**Exercise directions**
Scan the data below for the string "aber". Copy every line where it appears.

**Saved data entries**
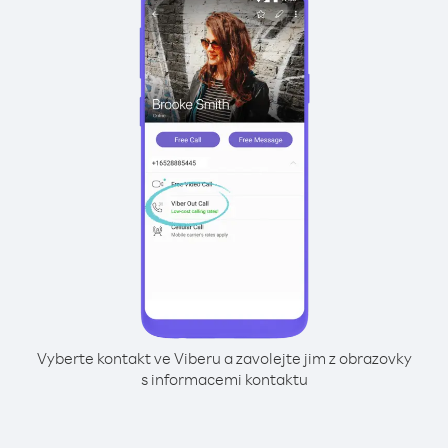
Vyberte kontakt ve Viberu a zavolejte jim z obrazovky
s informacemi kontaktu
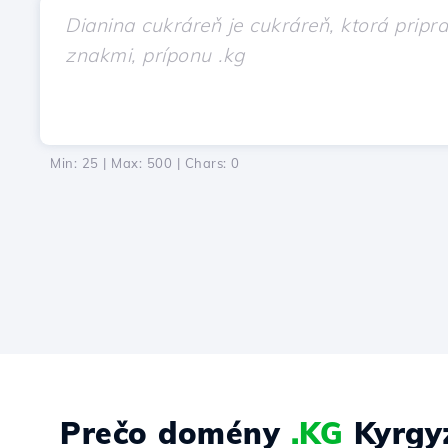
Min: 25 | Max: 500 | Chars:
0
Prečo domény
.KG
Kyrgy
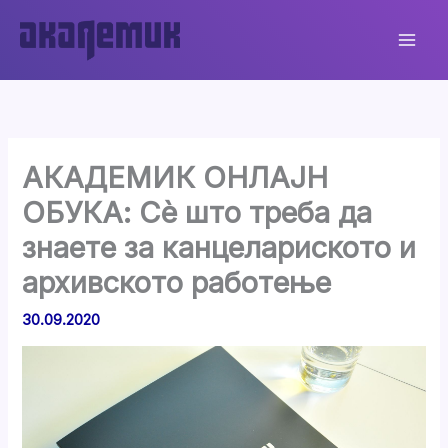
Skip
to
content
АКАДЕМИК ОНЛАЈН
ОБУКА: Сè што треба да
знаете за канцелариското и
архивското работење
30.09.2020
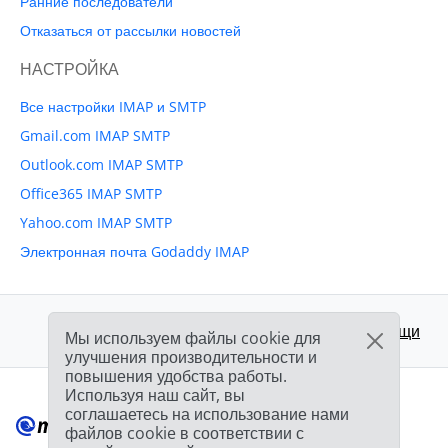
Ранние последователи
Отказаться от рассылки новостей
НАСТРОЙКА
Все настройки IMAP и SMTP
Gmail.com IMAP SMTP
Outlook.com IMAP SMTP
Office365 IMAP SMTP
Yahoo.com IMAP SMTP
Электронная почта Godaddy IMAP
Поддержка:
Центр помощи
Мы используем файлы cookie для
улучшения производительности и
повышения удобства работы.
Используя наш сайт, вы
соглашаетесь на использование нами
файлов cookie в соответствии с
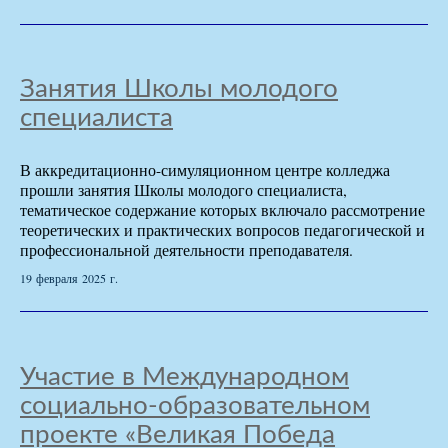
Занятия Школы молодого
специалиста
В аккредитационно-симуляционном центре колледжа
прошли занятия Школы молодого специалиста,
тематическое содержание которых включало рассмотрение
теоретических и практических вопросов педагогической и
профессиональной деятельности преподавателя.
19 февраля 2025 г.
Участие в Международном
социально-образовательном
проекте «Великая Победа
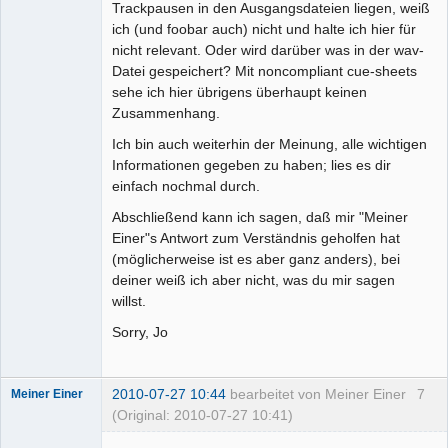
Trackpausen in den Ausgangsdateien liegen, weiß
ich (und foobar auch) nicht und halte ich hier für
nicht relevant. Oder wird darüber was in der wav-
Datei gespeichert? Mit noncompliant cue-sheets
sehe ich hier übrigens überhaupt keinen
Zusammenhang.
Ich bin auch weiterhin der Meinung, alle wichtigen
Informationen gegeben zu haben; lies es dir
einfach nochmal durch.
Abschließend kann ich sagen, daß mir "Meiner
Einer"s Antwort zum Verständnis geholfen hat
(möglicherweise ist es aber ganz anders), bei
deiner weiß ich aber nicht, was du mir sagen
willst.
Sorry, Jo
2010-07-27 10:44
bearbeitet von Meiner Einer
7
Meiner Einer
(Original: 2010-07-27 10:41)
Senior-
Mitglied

**Solution to this exercise**
(möglicherweise ist es aber ganz anders), bei
deiner weiß ich aber nicht, was du mir sagen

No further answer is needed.